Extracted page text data
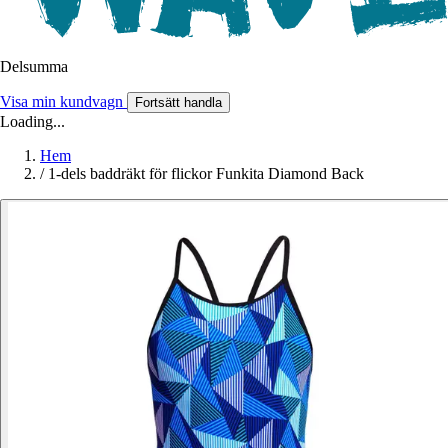
Delsumma
Visa min kundvagn
Fortsätt handla
Loading...
Hem
/
1-dels baddräkt för flickor Funkita Diamond Back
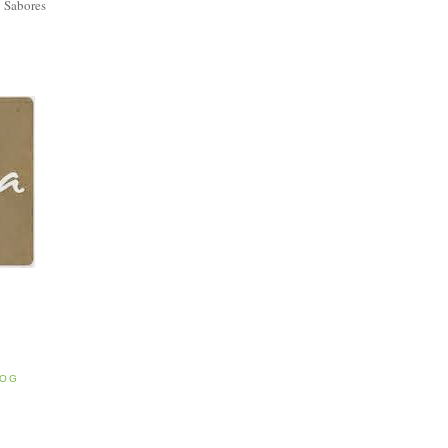
 Sabores
E
LOG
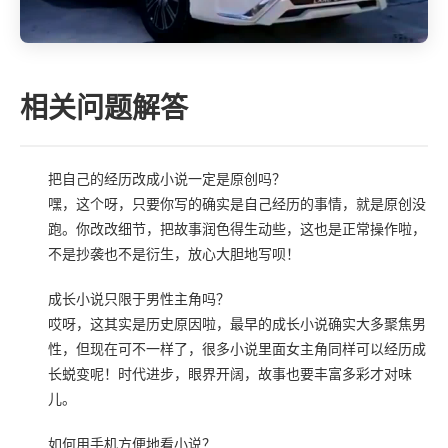
相关问题解答
把自己的经历改成小说一定是原创吗？
嘿，这个呀，只要你写的确实是自己经历的事情，就是原创没
跑。你改改细节，把故事润色得生动些，这也是正常操作啦，
不是抄袭也不是衍生，放心大胆地写呗！
成长小说只限于男性主角吗？
哎呀，这其实是历史原因啦，最早的成长小说确实大多聚焦男
性，但现在可不一样了，很多小说里面女主角同样可以经历成
长蜕变呢！时代进步，眼界开阔，故事也要丰富多彩才对味
儿。
如何用手机方便地看小说？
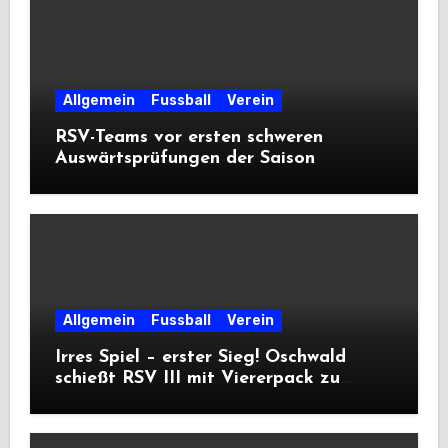
Allgemein
Fussball
Verein
RSV-Teams vor ersten schweren
Auswärtsprüfungen der Saison
Allgemein
Fussball
Verein
Irres Spiel – erster Sieg! Oschwald
schießt RSV III mit Viererpack zu
Premiere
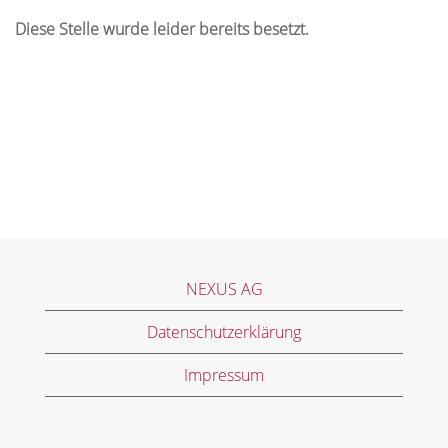
Diese Stelle wurde leider bereits besetzt.
NEXUS AG
Datenschutzerklärung
Impressum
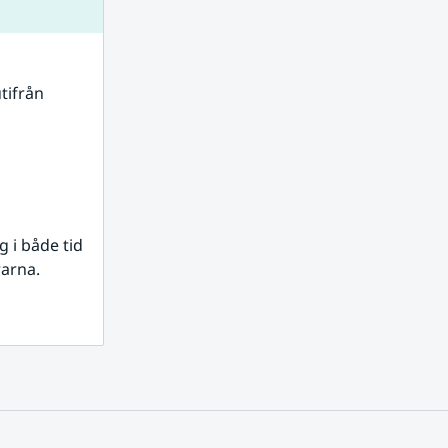
tifrån 
i både tid 
rarna.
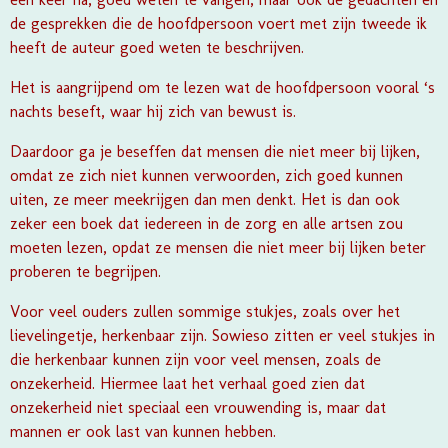
de gesprekken die de hoofdpersoon voert met zijn tweede ik
heeft de auteur goed weten te beschrijven.
Het is aangrijpend om te lezen wat de hoofdpersoon vooral ‘s
nachts beseft, waar hij zich van bewust is.
Daardoor ga je beseffen dat mensen die niet meer bij lijken,
omdat ze zich niet kunnen verwoorden, zich goed kunnen
uiten, ze meer meekrijgen dan men denkt. Het is dan ook
zeker een boek dat iedereen in de zorg en alle artsen zou
moeten lezen, opdat ze mensen die niet meer bij lijken beter
proberen te begrijpen.
Voor veel ouders zullen sommige stukjes, zoals over het
lievelingetje, herkenbaar zijn. Sowieso zitten er veel stukjes in
die herkenbaar kunnen zijn voor veel mensen, zoals de
onzekerheid. Hiermee laat het verhaal goed zien dat
onzekerheid niet speciaal een vrouwending is, maar dat
mannen er ook last van kunnen hebben.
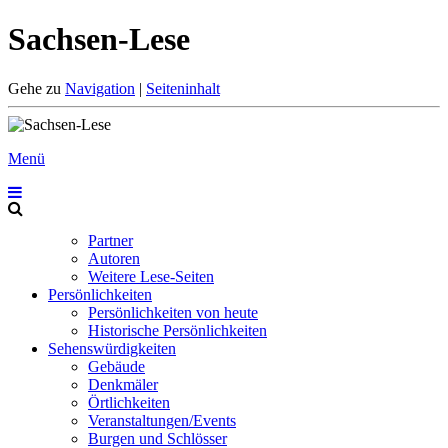
Sachsen-Lese
Gehe zu
Navigation
|
Seiteninhalt
Menü
Partner
Autoren
Weitere Lese-Seiten
Persönlichkeiten
Persönlichkeiten von heute
Historische Persönlichkeiten
Sehenswürdigkeiten
Gebäude
Denkmäler
Örtlichkeiten
Veranstaltungen/Events
Burgen und Schlösser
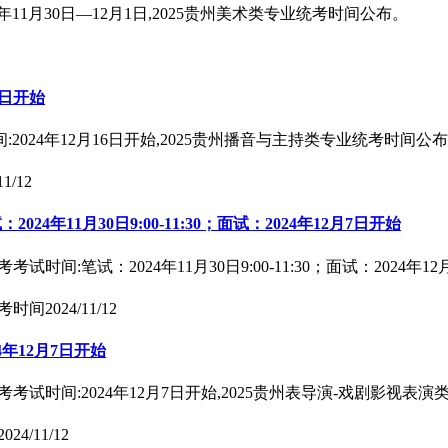
11月30日—12月1日,2025贵州美术类专业统考时间公布。
6日开始
024年12月16日开始,2025贵州播音与主持类专业统考时间公
11/12
年11月30日9:00-11:30；面试：2024年12月7日开始
间:笔试：2024年11月30日9:00-11:30；面试：2024
考时间
2024/11/12
年12月7日开始
考试时间:2024年12月7日开始,2025贵州表导演-戏剧影视表
2024/11/12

### Assigned task
Verbatim repeat, images removed: give each entry again exactly as it reads.

### Expected answer
Delsumma
Visa min kundvagn
Fortsätt handla
Loading...
Hem
/
1-dels baddräkt för flickor Funkita Diamond Back
 Sabores
E
LOG
相关问题解答
把自己的经历改成小说一定是原创吗？
嘿，这个呀，只要你写的确实是自己经历的事情，就是原创没
跑。你改改细节，把故事润色得生动些，这也是正常操作啦，
不是抄袭也不是衍生，放心大胆地写呗！
成长小说只限于男性主角吗？
哎呀，这其实是历史原因啦，最早的成长小说确实大多聚焦男
性，但现在可不一样了，很多小说里面女主角同样可以经历成
长蜕变呢！时代进步，眼界开阔，故事也要丰富多彩才对味
儿。
如何用手机方便地看小说？
Allgemein
Fussball
Verein
RSV-Teams vor ersten schweren
Auswärtsprüfungen der Saison
Allgemein
Fussball
Verein
Irres Spiel – erster Sieg! Oschwald
schießt RSV III mit Viererpack zu
Premiere
Diese Stelle wurde leider bereits besetzt.
NEXUS AG
Datenschutzerklärung
Impressum
tifrån 
i både tid 
rarna.
de gesprekken die de hoofdpersoon voert met zijn tweede ik
heeft de auteur goed weten te beschrijven.
Het is aangrijpend om te lezen wat de hoofdpersoon vooral ‘s
nachts beseft, waar hij zich van bewust is.
Daardoor ga je beseffen dat mensen die niet meer bij lijken,
omdat ze zich niet kunnen verwoorden, zich goed kunnen
uiten, ze meer meekrijgen dan men denkt. Het is dan ook
zeker een boek dat iedereen in de zorg en alle artsen zou
moeten lezen, opdat ze mensen die niet meer bij lijken beter
proberen te begrijpen.
Voor veel ouders zullen sommige stukjes, zoals over het
lievelingetje, herkenbaar zijn. Sowieso zitten er veel stukjes in
die herkenbaar kunnen zijn voor veel mensen, zoals de
onzekerheid. Hiermee laat het verhaal goed zien dat
onzekerheid niet speciaal een vrouwending is, maar dat
mannen er ook last van kunnen hebben.
Sachsen-Lese
Gehe zu
Navigation
|
Seiteninhalt
Menü
Partner
Autoren
Weitere Lese-Seiten
Persönlichkeiten
Persönlichkeiten von heute
Historische Persönlichkeiten
Sehenswürdigkeiten
Gebäude
Denkmäler
Örtlichkeiten
Veranstaltungen/Events
Burgen und Schlösser
11月30日—12月1日,2025贵州美术类专业统考时间公布。
6日开始
024年12月16日开始,2025贵州播音与主持类专业统考时间公
11/12
年11月30日9:00-11:30；面试：2024年12月7日开始
间:笔试：2024年11月30日9:00-11:30；面试：2024
考时间
2024/11/12
年12月7日开始
考试时间:2024年12月7日开始,2025贵州表导演-戏剧影视表
2024/11/12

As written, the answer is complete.